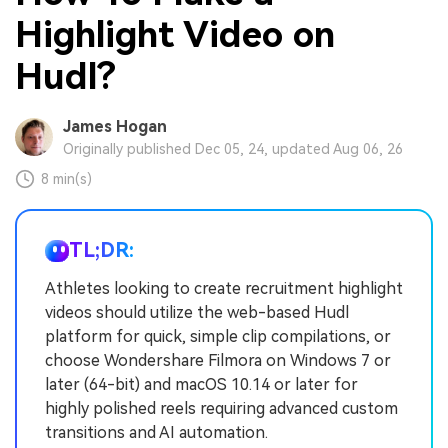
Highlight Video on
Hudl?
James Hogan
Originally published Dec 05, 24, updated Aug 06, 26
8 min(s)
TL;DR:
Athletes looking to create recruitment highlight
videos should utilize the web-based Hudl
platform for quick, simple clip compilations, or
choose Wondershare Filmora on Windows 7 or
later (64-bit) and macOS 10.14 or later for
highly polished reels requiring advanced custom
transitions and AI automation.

● **PROMPT**
Print the line containing "highly polished reels" and every line after it to the end of the records above, exactly as written, and nothing else.

● **WORKED SOLUTION**
highly polished reels requiring advanced custom
transitions and AI automation.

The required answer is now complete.